[Data for review]
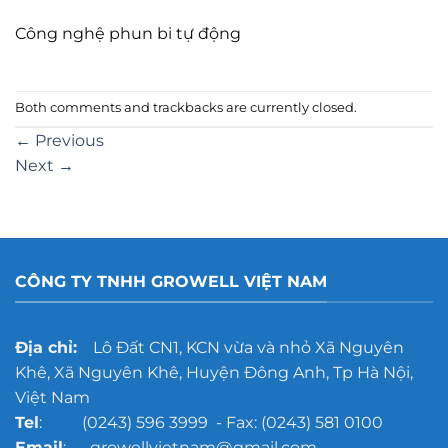
Công nghệ phun bi tự động
Both comments and trackbacks are currently closed.
←
Previous
Next
→
CÔNG TY TNHH GROWELL VIỆT NAM
Địa chỉ:
Lô Đất CN1, KCN vừa và nhỏ Xã Nguyên
Khê, Xã Nguyên Khê, Huyện Đông Anh, Tp Hà Nội,
Việt Nam
Tel
: (0243) 596 3999 - Fax: (0243) 581 0100
Email
: growellvietnam@gmail.com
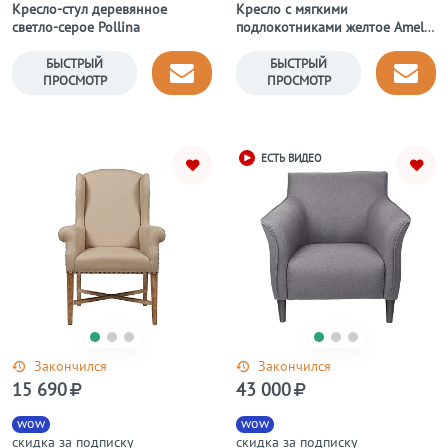
Кресло-стул деревянное
Кресло с мягкими
светло-серое Pollina
подлокотниками желтое Amelie
French
БЫСТРЫЙ
БЫСТРЫЙ
ПРОСМОТР
ПРОСМОТР
ЕСТЬ ВИДЕО
Закончился
Закончился
15 690
43 000
wow
wow
скидка за подписку
скидка за подписку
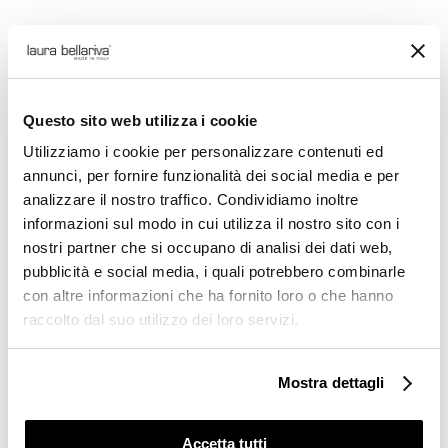
Il
Il
€
259,00
€
129,50
prezzo
prezzo
originale
attuale
COD:
8720 - TOLEDO SAND
era:
è:
Questo sito web utilizza i cookie
€259,00.
€129,50.
35
36
37
38
39
40
Utilizziamo i cookie per personalizzare contenuti ed
41
annunci, per fornire funzionalità dei social media e per
analizzare il nostro traffico. Condividiamo inoltre
Svuota
informazioni sul modo in cui utilizza il nostro sito con i
nostri partner che si occupano di analisi dei dati web,
Aggiungi al
Soffice
pubblicità e social media, i quali potrebbero combinarle
mocassino
carrello
con altre informazioni che ha fornito loro o che hanno
nude
raccolto dal suo utilizzo dei loro servizi.
quantità
Esplora il mondo dello stile e del comfort con i
sandali in morbida pelle naturale Laura
Mostra dettagli
Aggiungi alla lista dei
Bellariva. Questo accessorio italiano fatto a
desideri
mano è il massimo in termini di maestria e
Accetta tutti
design. Combinando eleganza e resistenza,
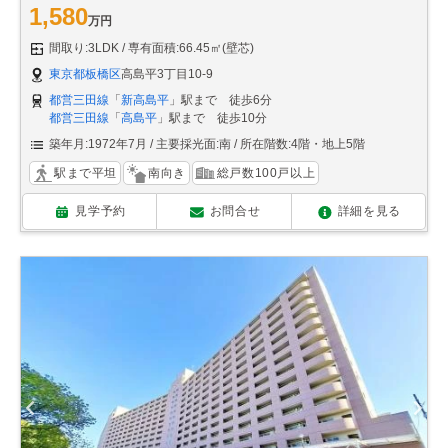
1,580
万円
間取り:3LDK
専有面積:66.45㎡(壁芯)
東京都板橋区
高島平3丁目10-9
都営三田線
「
新高島平
」駅まで 徒歩6分
都営三田線
「
高島平
」駅まで 徒歩10分
築年月:1972年7月
主要採光面:南
所在階数:4階・地上5階
駅まで平坦
南向き
総戸数100戸以上
見学予約
お問合せ
詳細を見る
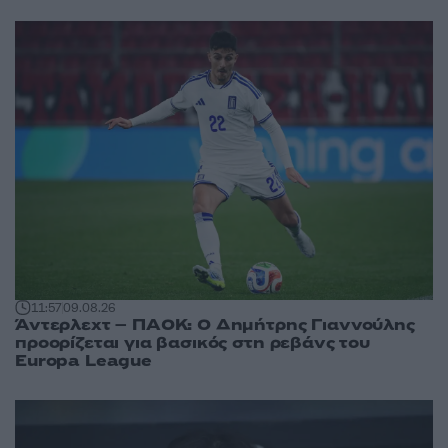
11:57
09.08.26
Άντερλεχτ – ΠΑΟΚ: Ο Δημήτρης Γιαννούλης
προορίζεται για βασικός στη ρεβάνς του
Europa League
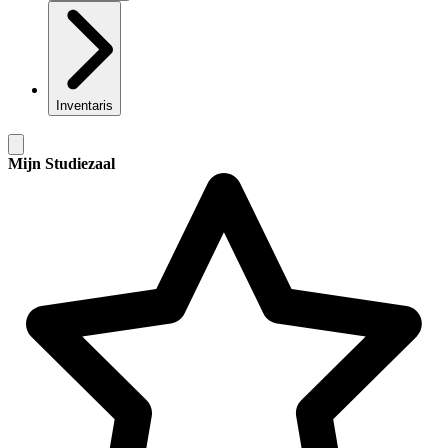
Inventaris
Mijn Studiezaal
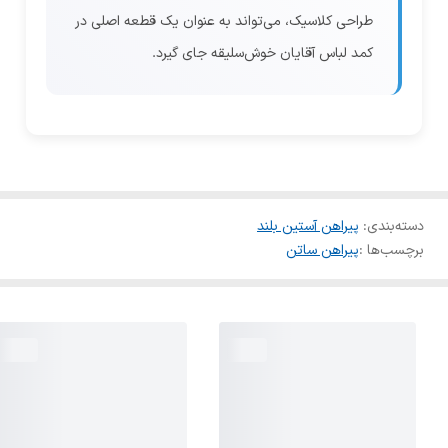
طراحی کلاسیک، می‌تواند به عنوان یک قطعه اصلی در
کمد لباس آقایان خوش‌سلیقه جای گیرد.
دسته‌بندی
:
پیراهن آستین بلند
برچسب‌ها :
پیراهن ساتن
[/Data for review]
Task to complete:
Across all the records above, find each line with "media" in it and copy it.

Response to this exercise:
annunci, per fornire funzionalità dei social media e per
pubblicità e social media, i quali potrebbero combinarle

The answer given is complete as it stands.